= Your objective =
Go to the line that contains "http://id.ndl.go.jp/bib/000000028996" and transcribe from there to the end of the entries, that line and the last one included.
####
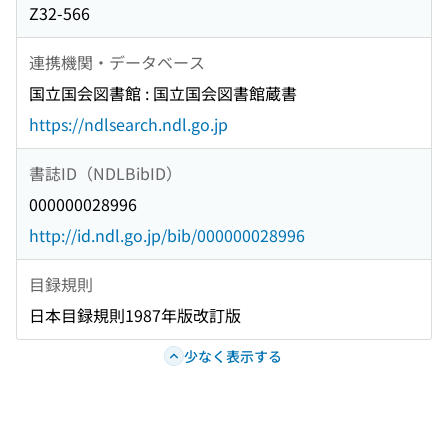
Z32-566
連携機関・データベース
国立国会図書館 : 国立国会図書館蔵書
https://ndlsearch.ndl.go.jp
書誌ID（NDLBibID）
000000028996
http://id.ndl.go.jp/bib/000000028996
目録規則
日本目録規則1987年版改訂版
少なく表示する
####
= Output of the task =
http://id.ndl.go.jp/bib/000000028996
目録規則
日本目録規則1987年版改訂版
少なく表示する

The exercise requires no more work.